Information technology outsourcing by the United States government will increase at an annual growth rate of nearly 8 per cent and touch $17.6 billion by fiscal 2010, according to a market research firm.
This increase in federal IT outsourcing, from the $12.2 billion spent in fiscal 2005, will be registered with the help of specific drivers like the Office of Management (OMB) and Budget's 'Lines of Business' (LoB) initiatives for HR and finance management, federal health architecture, IT security and other processes, says research firm, Input.
For agencies that are deemed unable to handle these process overhauls, there will be opportunities for shared services providers to step in and takeover certain duties, the Reston-based Input states.
"A number of factors have combined to make outsourcing one of the fastest growing federal market segments over the past several years," said Chris Campbell, an Input analyst.
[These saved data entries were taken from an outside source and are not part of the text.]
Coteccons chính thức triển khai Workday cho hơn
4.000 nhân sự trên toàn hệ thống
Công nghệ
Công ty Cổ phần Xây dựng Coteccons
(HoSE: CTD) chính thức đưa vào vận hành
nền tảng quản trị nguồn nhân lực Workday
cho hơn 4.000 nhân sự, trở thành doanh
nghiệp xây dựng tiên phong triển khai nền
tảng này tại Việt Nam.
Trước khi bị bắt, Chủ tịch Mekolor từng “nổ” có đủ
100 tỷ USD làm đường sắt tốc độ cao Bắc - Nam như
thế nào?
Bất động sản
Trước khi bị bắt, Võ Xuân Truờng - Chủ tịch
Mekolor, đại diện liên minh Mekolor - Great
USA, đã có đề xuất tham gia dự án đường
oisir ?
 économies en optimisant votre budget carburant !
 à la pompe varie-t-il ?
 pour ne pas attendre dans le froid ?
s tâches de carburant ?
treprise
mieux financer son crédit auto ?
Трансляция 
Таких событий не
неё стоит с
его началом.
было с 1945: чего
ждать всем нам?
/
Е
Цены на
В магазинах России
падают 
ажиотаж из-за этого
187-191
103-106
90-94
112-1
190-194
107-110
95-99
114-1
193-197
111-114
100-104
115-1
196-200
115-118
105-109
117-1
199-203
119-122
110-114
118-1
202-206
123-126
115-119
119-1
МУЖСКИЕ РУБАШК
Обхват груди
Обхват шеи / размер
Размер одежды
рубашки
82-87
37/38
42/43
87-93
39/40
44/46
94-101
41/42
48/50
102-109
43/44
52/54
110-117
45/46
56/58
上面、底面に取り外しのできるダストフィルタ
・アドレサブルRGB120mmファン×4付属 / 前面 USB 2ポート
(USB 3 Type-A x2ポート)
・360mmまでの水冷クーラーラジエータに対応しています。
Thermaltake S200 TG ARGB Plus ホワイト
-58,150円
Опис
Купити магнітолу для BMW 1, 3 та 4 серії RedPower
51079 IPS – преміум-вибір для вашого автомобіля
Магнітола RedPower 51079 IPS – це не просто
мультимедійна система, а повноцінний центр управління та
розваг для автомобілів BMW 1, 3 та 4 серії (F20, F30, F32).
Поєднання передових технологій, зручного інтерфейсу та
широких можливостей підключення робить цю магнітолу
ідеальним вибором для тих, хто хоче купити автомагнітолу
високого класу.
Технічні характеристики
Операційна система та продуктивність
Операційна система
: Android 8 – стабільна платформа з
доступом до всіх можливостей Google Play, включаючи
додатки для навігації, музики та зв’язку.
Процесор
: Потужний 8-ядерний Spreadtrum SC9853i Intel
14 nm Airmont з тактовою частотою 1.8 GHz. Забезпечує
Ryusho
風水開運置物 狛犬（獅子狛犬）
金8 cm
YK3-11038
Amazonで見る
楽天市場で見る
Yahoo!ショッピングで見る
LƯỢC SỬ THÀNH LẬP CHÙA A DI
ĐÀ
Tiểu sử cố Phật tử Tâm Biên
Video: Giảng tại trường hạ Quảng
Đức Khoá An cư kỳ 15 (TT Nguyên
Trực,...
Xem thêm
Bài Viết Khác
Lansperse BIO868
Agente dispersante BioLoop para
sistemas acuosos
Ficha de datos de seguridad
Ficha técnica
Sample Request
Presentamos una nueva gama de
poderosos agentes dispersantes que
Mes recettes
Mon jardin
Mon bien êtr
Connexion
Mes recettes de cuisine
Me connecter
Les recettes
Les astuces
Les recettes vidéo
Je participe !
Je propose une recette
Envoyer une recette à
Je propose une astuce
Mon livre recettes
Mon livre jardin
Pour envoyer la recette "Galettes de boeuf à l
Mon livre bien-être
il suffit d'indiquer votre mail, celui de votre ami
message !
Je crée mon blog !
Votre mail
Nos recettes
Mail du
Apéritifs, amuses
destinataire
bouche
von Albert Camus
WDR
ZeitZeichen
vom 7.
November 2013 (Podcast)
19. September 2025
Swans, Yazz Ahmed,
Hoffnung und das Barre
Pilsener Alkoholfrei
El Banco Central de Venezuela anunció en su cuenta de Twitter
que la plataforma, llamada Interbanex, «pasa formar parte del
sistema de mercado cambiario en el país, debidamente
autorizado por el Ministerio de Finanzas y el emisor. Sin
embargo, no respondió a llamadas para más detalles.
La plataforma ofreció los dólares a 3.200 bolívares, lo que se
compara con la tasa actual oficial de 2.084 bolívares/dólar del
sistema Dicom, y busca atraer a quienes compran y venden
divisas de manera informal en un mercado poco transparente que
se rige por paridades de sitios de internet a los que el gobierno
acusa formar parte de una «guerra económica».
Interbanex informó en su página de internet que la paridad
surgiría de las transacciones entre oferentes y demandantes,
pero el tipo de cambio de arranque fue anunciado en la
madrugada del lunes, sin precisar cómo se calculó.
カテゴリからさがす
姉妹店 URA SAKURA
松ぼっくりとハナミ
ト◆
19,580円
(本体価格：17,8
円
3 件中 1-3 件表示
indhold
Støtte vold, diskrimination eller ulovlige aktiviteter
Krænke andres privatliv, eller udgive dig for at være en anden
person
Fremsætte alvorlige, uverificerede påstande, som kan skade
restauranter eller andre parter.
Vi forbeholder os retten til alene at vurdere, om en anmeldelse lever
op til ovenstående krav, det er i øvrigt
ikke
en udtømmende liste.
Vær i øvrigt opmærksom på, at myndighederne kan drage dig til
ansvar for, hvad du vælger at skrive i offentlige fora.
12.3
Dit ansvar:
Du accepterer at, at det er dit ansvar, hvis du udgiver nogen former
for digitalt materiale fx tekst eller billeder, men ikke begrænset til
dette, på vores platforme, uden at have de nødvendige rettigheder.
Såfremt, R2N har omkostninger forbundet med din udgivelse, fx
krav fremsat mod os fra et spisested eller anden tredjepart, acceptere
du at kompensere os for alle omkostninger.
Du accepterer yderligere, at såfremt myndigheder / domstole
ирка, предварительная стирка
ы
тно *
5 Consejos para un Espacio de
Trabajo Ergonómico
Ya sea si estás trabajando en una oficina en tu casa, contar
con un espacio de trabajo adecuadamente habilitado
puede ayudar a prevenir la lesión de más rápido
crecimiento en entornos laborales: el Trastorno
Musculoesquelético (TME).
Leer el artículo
"In a time of war, a deficit, and tightening federal budgets, Input expects the federal IT outsourcing to remain one of the healthiest federal markets.
The LoBs, which include HR management, financial management, grants management, case management, federal health
architecture, and IT security, will require agencies to continue spending on outsourcing.
For each LoB, government agencies will submit their business cases to the Centers of Excellence -- those agencies deemed specifically qualified to perform LoB services.
"As a result, agencies will focus on transitioning major programmes out of their agency to a shared service provider," Campbell says.